== Records provided

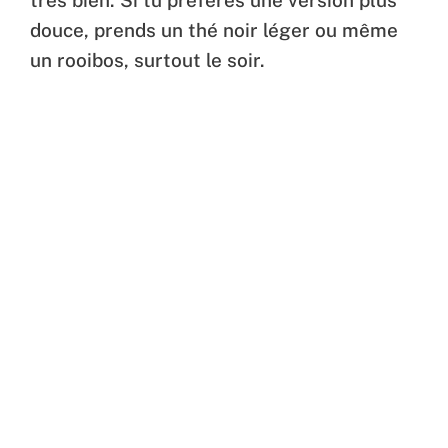
douce, prends un thé noir léger ou même
un rooibos, surtout le soir.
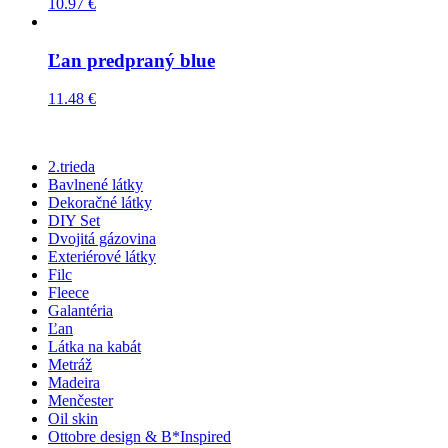
10.97
€
Ľan predpraný blue
11.48
€
2.trieda
Bavlnené látky
Dekoračné látky
DIY Set
Dvojitá gázovina
Exteriérové látky
Filc
Fleece
Galantéria
Ľan
Látka na kabát
Metráž
Madeira
Menčester
Oil skin
Ottobre design & B*Inspired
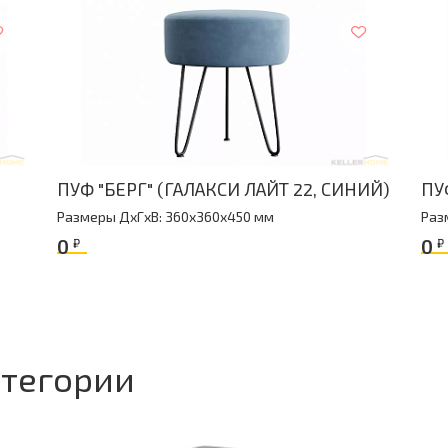
овок
ПУФ "БЕРГ" (ГАЛАКСИ ЛАЙТ 22, СИНИЙ)
ПУ
Размеры ДxГxВ: 360x360x450 мм
Раз
0
0
₽
₽
атегории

====

Your task: Reproduce each entry exactly as given; no pictures, please.

Solution for this problem:
douce, prends un thé noir léger ou même
un rooibos, surtout le soir.
10.97
€
Ľan predpraný blue
11.48
€
2.trieda
Bavlnené látky
Dekoračné látky
DIY Set
Dvojitá gázovina
Exteriérové látky
Filc
Fleece
Galantéria
Ľan
Látka na kabát
Metráž
Madeira
Menčester
Oil skin
Ottobre design & B*Inspired
овок
ПУФ "БЕРГ" (ГАЛАКСИ ЛАЙТ 22, СИНИЙ)
ПУ
Размеры ДxГxВ: 360x360x450 мм
Раз
0
0
₽
₽
атегории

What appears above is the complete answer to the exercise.